Tuesday, September 11, 2012

Joe Thornton Autograph Card

After Jarome Iginla last week, here's another card inspired from a post inspired by The Iron Lung's attempt at getting a hard-signed autograph card from every player in the NHL's 1000-point club. This time around, former captain of the Boston Bruins (and current one of the San Jose Sharks), Joe Thornton.

I'm not a huge fan of Big Joe, but I do enjoy watching him fail at another Stanley Cup run each year, although he's making the suspense last longer of late, which isn't good for my heart pressure. I started having these feelings for Thornton when his Bruins would play my hometown Montréal Canadiens and find embarrassing ways to finish first in the division yet fall to the Habs come playoff time.

I'll give him one thing, though: he's the only player ever to have won the Art Ross trophy as points leader in the year when he was traded. At the time I was hoping this wouldn't become a trend, and I'm glad to see it didn't; I'm a purist that way, the type who didn't like when players got free agency after at most 7 seasons (then again, there are more destinations now that I wouldn't last a month in than there was when I played myself).
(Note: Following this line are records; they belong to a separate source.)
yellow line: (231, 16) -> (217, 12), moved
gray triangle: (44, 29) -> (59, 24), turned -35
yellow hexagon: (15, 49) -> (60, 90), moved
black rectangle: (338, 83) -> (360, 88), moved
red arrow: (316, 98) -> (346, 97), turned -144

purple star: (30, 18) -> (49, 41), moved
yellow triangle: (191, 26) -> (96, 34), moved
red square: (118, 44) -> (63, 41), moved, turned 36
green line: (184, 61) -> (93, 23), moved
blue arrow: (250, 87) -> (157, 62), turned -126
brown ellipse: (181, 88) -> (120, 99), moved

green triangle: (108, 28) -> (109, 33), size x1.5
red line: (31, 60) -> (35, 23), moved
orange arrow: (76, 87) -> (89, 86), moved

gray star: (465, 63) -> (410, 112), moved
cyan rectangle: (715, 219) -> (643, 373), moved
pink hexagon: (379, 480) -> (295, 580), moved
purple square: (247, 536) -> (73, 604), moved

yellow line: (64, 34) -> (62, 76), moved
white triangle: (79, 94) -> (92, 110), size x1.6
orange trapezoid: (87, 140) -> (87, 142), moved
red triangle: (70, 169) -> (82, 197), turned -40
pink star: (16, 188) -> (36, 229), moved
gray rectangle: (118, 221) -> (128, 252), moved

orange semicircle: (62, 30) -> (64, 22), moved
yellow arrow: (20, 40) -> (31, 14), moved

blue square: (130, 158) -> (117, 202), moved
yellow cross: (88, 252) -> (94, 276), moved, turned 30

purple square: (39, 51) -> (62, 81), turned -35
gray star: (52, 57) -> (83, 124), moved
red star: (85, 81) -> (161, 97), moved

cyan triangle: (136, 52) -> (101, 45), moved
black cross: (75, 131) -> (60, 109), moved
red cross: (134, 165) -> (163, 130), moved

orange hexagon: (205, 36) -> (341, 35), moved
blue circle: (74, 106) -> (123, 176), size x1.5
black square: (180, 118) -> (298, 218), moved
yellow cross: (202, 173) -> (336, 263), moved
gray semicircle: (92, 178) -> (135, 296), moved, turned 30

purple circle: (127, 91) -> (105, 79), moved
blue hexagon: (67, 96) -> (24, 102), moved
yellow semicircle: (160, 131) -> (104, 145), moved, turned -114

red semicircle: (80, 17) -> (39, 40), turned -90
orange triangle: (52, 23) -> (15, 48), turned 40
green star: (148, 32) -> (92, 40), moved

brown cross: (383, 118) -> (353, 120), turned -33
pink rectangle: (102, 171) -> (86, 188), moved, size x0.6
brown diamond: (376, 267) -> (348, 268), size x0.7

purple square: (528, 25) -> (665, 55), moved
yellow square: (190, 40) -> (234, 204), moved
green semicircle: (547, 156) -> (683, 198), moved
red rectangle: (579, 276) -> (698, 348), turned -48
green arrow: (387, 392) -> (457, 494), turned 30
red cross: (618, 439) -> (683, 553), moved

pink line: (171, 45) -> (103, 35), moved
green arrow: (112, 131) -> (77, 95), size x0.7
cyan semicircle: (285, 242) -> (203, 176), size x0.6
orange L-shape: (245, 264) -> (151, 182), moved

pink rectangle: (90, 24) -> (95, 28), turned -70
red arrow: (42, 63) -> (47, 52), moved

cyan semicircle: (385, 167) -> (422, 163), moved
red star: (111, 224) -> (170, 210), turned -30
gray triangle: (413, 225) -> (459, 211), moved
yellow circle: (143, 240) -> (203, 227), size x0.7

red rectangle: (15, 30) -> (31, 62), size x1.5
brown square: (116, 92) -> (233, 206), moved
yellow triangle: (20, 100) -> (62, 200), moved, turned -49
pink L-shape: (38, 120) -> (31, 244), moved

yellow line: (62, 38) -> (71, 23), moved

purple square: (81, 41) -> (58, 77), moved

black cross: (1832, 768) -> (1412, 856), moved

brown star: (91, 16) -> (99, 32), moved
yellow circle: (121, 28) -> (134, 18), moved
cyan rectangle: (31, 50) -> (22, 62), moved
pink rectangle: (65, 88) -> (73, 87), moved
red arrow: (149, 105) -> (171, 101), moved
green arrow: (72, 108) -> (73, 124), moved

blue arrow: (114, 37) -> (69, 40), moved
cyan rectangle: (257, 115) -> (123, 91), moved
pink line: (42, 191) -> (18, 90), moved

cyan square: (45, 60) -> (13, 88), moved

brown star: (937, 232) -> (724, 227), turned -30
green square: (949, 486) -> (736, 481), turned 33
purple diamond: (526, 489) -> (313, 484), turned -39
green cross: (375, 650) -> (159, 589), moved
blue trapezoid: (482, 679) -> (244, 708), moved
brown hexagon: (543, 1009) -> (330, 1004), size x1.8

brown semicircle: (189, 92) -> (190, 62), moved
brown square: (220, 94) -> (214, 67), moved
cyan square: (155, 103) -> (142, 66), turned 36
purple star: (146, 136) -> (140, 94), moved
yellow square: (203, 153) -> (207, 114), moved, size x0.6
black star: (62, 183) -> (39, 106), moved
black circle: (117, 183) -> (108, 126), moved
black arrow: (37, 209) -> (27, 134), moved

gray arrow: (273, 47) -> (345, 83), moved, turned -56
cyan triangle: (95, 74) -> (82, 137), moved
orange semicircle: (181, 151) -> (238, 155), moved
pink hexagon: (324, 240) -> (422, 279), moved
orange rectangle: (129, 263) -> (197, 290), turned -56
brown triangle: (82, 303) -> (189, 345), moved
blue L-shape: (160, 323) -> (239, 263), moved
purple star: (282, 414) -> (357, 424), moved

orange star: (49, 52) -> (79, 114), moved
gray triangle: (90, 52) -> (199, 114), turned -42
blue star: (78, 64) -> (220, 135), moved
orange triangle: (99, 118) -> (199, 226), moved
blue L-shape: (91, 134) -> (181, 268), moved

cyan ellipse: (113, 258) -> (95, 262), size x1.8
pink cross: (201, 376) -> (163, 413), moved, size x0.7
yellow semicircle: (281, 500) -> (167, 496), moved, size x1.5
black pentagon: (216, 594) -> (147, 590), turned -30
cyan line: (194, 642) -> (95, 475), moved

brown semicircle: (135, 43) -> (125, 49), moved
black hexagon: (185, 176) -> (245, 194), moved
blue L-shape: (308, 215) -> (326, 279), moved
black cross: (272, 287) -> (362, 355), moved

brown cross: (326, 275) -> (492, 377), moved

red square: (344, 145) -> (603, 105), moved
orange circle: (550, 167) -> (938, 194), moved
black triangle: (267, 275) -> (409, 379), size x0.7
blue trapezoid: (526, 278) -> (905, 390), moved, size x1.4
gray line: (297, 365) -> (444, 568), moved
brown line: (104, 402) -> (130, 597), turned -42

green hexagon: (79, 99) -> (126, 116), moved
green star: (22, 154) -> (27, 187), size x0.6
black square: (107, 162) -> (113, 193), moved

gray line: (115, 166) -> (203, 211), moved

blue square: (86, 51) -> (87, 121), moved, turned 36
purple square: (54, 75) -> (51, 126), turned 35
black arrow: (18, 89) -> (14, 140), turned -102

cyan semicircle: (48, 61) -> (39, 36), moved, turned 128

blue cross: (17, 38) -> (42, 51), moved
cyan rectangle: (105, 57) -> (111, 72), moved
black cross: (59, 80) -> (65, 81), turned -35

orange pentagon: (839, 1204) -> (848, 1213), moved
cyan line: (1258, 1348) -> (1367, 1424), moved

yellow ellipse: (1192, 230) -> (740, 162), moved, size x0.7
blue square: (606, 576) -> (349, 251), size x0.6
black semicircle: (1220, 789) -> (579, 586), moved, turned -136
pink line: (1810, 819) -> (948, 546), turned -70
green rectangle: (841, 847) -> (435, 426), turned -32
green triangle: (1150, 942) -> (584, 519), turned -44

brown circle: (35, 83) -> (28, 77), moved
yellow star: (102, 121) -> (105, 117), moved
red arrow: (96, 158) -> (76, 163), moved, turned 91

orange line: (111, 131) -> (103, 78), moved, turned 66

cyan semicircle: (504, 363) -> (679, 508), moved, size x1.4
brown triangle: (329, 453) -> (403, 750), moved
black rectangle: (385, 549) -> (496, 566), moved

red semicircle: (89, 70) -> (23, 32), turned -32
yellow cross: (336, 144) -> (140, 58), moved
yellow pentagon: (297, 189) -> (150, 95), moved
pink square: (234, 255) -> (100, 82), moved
This card's a little weird, I'll give you that much; his last name in capitals letters, the lack of a design, and the bizarre absence of a logo make the whole thing an oddity, but that's because its manufacturer, The Score Board, didn't have a license to produce official cards, even in this uniform, Big Joe's junior team, the Sault-Ste-Marie Greyhounds. Here's the logo that was on his chest before it was airbrushed out:
Take a good, long look at that logo, which the team's fans called ''The Ugly Dog'', as it was used only for four seasons before the team reverted back to its original jersey and logo

The card is an insert, signed in blue sharpie, from the 1997-98 The Score Board collection. The way TSB worked, essentially, was they would purchase packs of cards like you and I, from all the other manufacturers, sell the valuable cards to hobby shops and repackage the rest in new packs combining those of all brands (but inevitably more of those they got for cheaper, like Pro Set or Parkhurst), and adding signed inserts of prospects from Canadian junior leagues and American colleges to 'up' the value of their packs.

They also did end up getting licenses, mostly for NFL games and cards for movies, notably Star Trek, Star Wars, The Wizard Of Oz, and estate sets for the likes of Elvis Presley.